Voici qu’en ce temps pascal, l’actualité du monde rappelle aux disciples que ce temps d’apparition est aussi temps de disparition, d’arrachement. La fête de l’Ascension nous le redira dans quelques jours. Le Seigneur est enlevé au cercle des disciples. Ne soyez donc pas bouleversés et effrayés – dit Jésus aux siens. L’âge de ce monde est à l’absence du Christ. Le même qui cependant ajoute : je m’en vais, et je reviens vers vous. Etonnante voire inconfortable place des chrétiens en ce monde, témoins d’une Présence dans l’absence. D’une Présence mise à l’épreuve de l’homme, d’une humanité qui s’emploie à nier la divine présence du Christ sauveur en chaque être. Car les geôliers qui humilient leurs prisonniers en leur refusant le statut d’être humain, humilient l’humanité tout entière, et avec elle Celui qui l’a créée et qui ne cesse de l’aimer. Père, pardonne-leur, ils ne savent pas ce qu’ils font.

L’atrocité est de tous les temps, et l’Europe, dans ce domaine, fut très inventive. Ce qui est nouveau, c’est la mondialisation immédiate de cette criminalité. Mais le nouveau aussi – et là peut-être y a-t-il une place pour l’espérance ? – le nouveau réside dans un sursaut universel de la conscience humaine, qui va s’amplifiant ces jours derniers. A ce « pire » de la barbarie à visage humain répond en même temps comme une sorte de refus mondial de la barbarie. Car, en l’homme, ce qui refuse la haine, reste plus fort qu’elle. Qui donc pourrait empêcher l’immense supplication des peuples, qui monte tout au long ces poèmes millénaires que sont les psaumes, témoins de la souffrance et de l’horreur mais aussi de l’espérance d’en sortir un jour ?

 

Que ton visage s’illumine pour nous nous :
et ton chemin sera connu sur la terre,
ton salut, parmi toute les nations.
psaume 66 (ce dimanche)

 

Le spectacle désolé des villes détruites au pays d’Abraham, des quartiers régulièrement bombardés au pays de Jésus, pourrait-il obscurcir la vision de la cité sainte, la nouvelle Jérusalem qui descend du ciel, d’auprès de Dieu, ville ouverte à tous les peuples (cf. 2ème lecture) ?

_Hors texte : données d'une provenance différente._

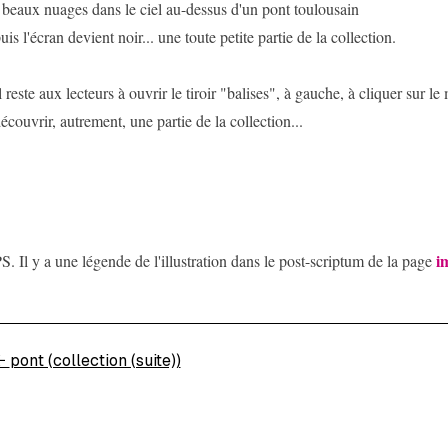
 beaux nuages dans le ciel au-dessus d'un pont toulousain
uis l'écran devient noir... une toute petite partie de la collection.
l reste aux lecteurs à ouvrir le tiroir "balises", à gauche, à cliquer sur l
écouvrir, autrement, une partie de la collection...
i
S. Il y a une légende de l'illustration dans le post-scriptum de la page
←
pont (collection (suite))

Je vous ai dit toutes ces choses maintenant, avant qu’elles n’arrivent ; ainsi, lorsqu’elles arriveront, vous croirez – explique le Seigneur aux siens. Admirable paradoxe ! C’est quand la foi est ébranlée qu’il s’agit de croire, quand l’espérance vient à manquer qu’il faut espérer, quand l’amour semble impossible qu’il faut lui être fidèle.